O empreendedor admite que investir nesse tipo de negócio foi praticamente “um tiro no escuro”, já que na época do surgimento da empresa esse mercado era incipiente e o tipo de serviço prestado não existia.

Segundo Bottini, apostar em novos conceitos traz desafios desconhecidos – diferente de um mercado já atendido, que requer basicamente qualidade e agilidade do empreendimento. No caso de um negócio completamente novo, não há concorrência, mas corre-se o risco de, eventualmente, tentar estimular um mercado que não se desenvolverá.

“Fizemos algumas apostas diante da leitura da crescente rigidez do ambiente regulatório. Mas a solução não é fácil de ser explicada e apreendida, depende do amadurecimento do mercado. Após compartilhar a percepção de que é importante neutralizar emissões, ainda preciso convencer esses clientes a realizar o processo com a minha empresa – gerar primeiro o mercado para depois trazer a demanda para nosso serviço”, pontua.

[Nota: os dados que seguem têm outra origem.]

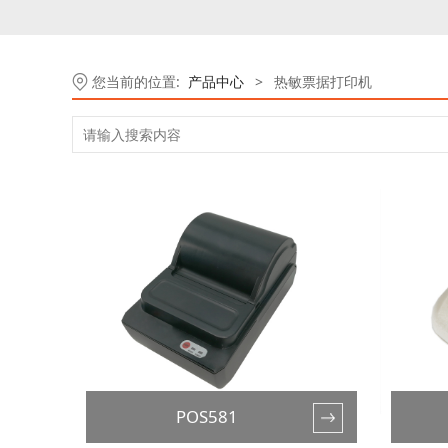
您当前的位置:
产品中心
>
热敏票据打印机
POS581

Davi e Golias no mesmo barco

Considerando-se que os dilemas socioambientais da atualidade não discriminam empresas por setor ou tamanho, ações conjuntas podem resultar num efeito dominó de impactos positivos. Para isso, no entanto, a consciência sobre o tema e a tomada de decisão devem partir de todos os lados. “A adesão das grandes empresas e a forma como vão integrar a sustentabilidade em sua estratégia são fatores determinantes neste momento. Como as pequenas estão no encadeamento produtivo das maiores, precisarão se adequar”, ressalta Suênia, do Sebrae.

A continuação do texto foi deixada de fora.